同展覧会の開催を記念し、10月17日には東京藝術大学内でシンポジウム及びレセプションが開催された。レセプションには、台湾文化部の楊子葆政務次長、東京藝術大学の澤和樹学長、台北駐日経済文化代表処の謝長廷代表、台湾文化センターの朱文清センター長のほか、同展覧会に作品を出展した台湾と日本の若手作家及び東京藝術大学の教授や学生らが参加し交流した。
澤学長は「同企画は今年で4回目を迎えた。毎回異なる切り口で行っているが、この積み重ねにより新たな文化交流が生み出されてきた」と今までの成果を述べたうえで、「民族文化と豊かな精神世界を特色とする台湾で活躍するアーティストの作品を紹介し、日本の文化や伝統を元に個性豊かな表現を確立している日本人アーティストと対比させ交流する事で、アジア藝術の大きな礎となり、日台の藝術文化が世界に広く発信される事に期待している」と述べた。

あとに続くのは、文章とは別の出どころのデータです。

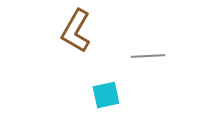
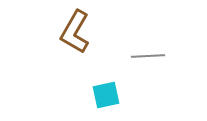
brown L-shape: moved 1 px left, 1 px down
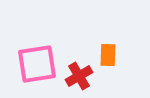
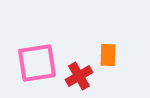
pink square: moved 1 px up
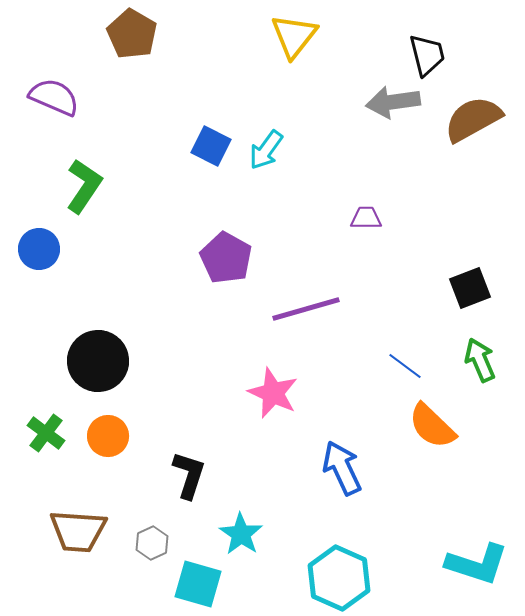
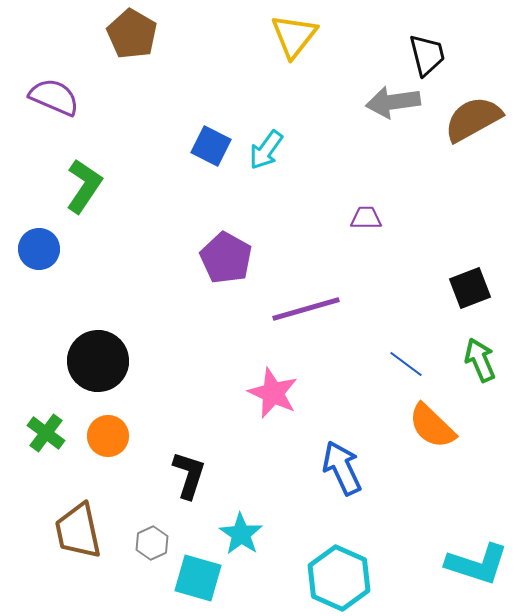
blue line: moved 1 px right, 2 px up
brown trapezoid: rotated 74 degrees clockwise
cyan square: moved 6 px up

一方の楊政務次長は、東京藝術大学との同企画が10年、40年と続いていく事に期待の意を示したほか、来年からの協力関係として、文化資産や芸術作品の修復などでも連携していきたいとした。さらに謝代表も挨拶し、日台間の文化交流の重要さを語った。
同展覧会に作品を展示した千村曜子さんは、「台湾と日本の作家達の作品を見比べてみて、両国の表現の違いよりも、共通点を感じる展示となりました。日本と台湾はお互いに島国であり、その島国独特の緻密さがあるように思います。機会があれば、次回は台湾の展覧会にも出展してみたい」と話す。
同じく作品展示をした台湾人アーティストの林瑩真さんは「日本と台湾の作品は同じく東方のスタイルですが、表現方法が少し異なっており、今回の展示では、ここの違いを見ることが出来ます。私としても今回に留まらず、日本はもちろん、日本以外の国でも作品を発表していきたいです」と、両者共に未来への期待を語ってくれた。